Afterwards, we replaced the reflecting mirror shown in the lower left corner of Fig. 1 with the Al sample and increased laser power to 100 mW. With a focused spot diameter of ~20μm, the energy density of 10 J/cm2 (power density: 60 TW/cm2) could be obtained. The inset of Fig. 4 shows the cross-correlation signal between the gate pulse and the light scattered from an Al target with a FWHM of ~1.1 ps, which is of longer duration than that of the signal reflected from a mirror (0.8 ps). This might be attributed to variations in the incident angle that results in scattering phenomena caused by the rougher surface of Al target compared with the mirror.
3.2 LIBS of Al plasma
In the measurement of LIBS of Al plasma, the same Al sample was used. By inserting a bandpass filter (center wavelength: 396 nm, bandwidth: 16 nm) between the Al sample and CS2 cell in Fig. 1, we optimized the alignment of the detection system. Then, the Kerr gated Al plasma spectrum was obtained by replacing our detector with an optical spectrometer (iHR320, HORIBA, Jobin Yvon) combined with a built-in UV-VIS PMT (DPM-HV, HORIBA, Jobin Yvon). By moving the position of the retroreflector, we could observe the signal for setting the gating window to run from 2.5 ns to 14 ns. Figure 5 shows the spectrum intensity recorded by the spectrometer while the delay stage was fixed at positions with time delay 2.5 ns and 14 ns separately. Each measurement was averaged in 20 seconds with 20000 pulses while automatically scanned by the spectrometer from 385 nm to 410 nm with an interval of 0.25 nm.
Fig. 5 Kerr gated Al Plasma at delays of 2.5 ns and 14 ns. The error bars near peaks show the standard deviations. Two Al neutral emission lines were also labeled at 394.4 nm and 396.15 nm.
In this window, the plasma at early times is a near continuum emission, while two narrow peaks near two Al neutral lines (394.4 nm and 396.15 nm) emerge at later time, in agreement with femtosecond LIBS theory [15,16]. In addition, in contrast with previous femtosecond LIBS based Al emission results with similar pulse energy density ~20 J/cm2 [16], we were able to resolve the intensity evolution gap in the early continuum emission (0~0.4 μs) with a picosecond time resolution (0.8ps) by using the OKG. The Al plasma spectrum is quite broad at 14 ns, and is expected to narrow in the time after 10 ns.

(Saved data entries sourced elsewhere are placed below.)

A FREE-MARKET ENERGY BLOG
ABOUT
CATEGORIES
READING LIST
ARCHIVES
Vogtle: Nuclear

3.3 Time-resolved LIBS with fast PMT
In order to get LIBS signal over a longer time (~2 μs), we employed a 100-ps high energy Nd:YAG laser as a pump beam together with a spectrometer and a fast PMT as shown in Fig. 3. In the set-up, higher pulse energy density ~800J/cm2 (power density: 10 TW/cm2) with the same focus spot size could be estimated. The LIBS intensity change versus with time at each wavelength was directly measured through an oscilloscope while wavelength was scanned at a 5 nm interval manually with the spectrometer. Figure 6 shows the temporal evolution of the Al plasma spectrum observed from 0 to 2000 ns. At every wavelength, 10 pulses were needed for each scan within 1 second in time domain from 0 to 2000 ns. The time resolution of the time-resolved LIBS spectrum with a fast PMT obtained was ~2 ns, much better than general time-resolved LIBS data one gets with a gated CCD spectrometer (>10 ns) [15,16]. Our results illustrate the narrowing of the Al plasma spectrum in its temporal evolution after 10 ns.

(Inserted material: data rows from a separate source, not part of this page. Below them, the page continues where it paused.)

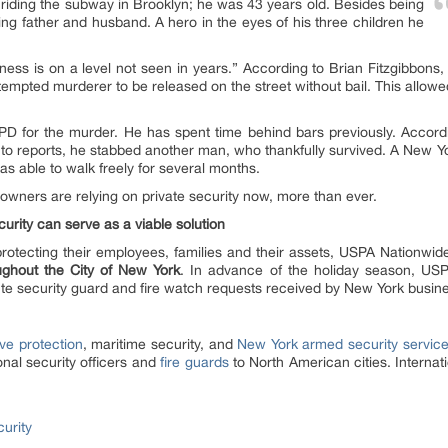
riding the subway in Brooklyn; he was 43 years old. Besides being
ng father and husband. A hero in the eyes of his three children he
ess is on a level not seen in years.” According to Brian Fitzgibbons,
attempted murderer to be released on the street without bail. This allo
D for the murder. He has spent time behind bars previously. Accordi
 to reports, he stabbed another man, who thankfully survived. A New Yo
was able to walk freely for several months.
s owners are relying on private security now, more than ever.
curity can serve as a viable solution
rotecting their employees, families and their assets, USPA Nationwide
oughout the City of New York
. In advance of the holiday season, USPA
nute security guard and fire watch requests received by New York busin
ve protection
, maritime security, and
New York armed security servic
onal security officers and
fire guards
to North American cities. Interna
urity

Fig. 6 3D view of the temporal evolution of the Al plasma for experiments using a 10 mJ 1064 nm Nd: YAG laser and fast PMT (no OKG).
In Fig. 7, we compared the signal in Fig. 6 probed at the Al emission wavelength (396 nm, closer to 396.15 nm) with probed signal at the background (390 nm). The intensities of both wavelengths exhibit a similar decay in the first 50 ns. After that, between 50 and 230 ns, an increase in the Al emission could be observed, while the background wavelengths continue to decay. Finally, a slower decay for the Al emission signal could be observed after 230ns. Such transiently enhanced signals have also been observed in Pb atomic emission in experiments with LIBS with 10 ns time resolution [5]. Finally, as the inset of Fig. 7 shows, the S/N ratio (intensity ratio of 396.5/395.5 nm) increases 35-fold over the time from t = 0 to 500 ns. Thus, the line emission of Al relative to the initial broad background could be enhanced by choosing gate delay quickly through this method.

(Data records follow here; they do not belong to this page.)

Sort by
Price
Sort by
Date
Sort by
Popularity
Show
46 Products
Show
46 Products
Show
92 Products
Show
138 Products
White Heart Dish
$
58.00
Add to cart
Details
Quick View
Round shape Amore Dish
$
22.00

Fig. 7 Temporal evolution of Al plasma emission at wavelengths of 396 nm and 390 nm as background.(no OKG). The inset shows the intensity ratio of these two wavelengths.
4. Conclusion
In conclusion, we demonstrated very short temporal windows on both the nanosecond and microsecond scales for LIBS spectra from pure Al. An OKG based ultrafast LIBS system with a CS2 Cell provides sub-ps time resolution in the evolution of the early continuum within a 14 ns window.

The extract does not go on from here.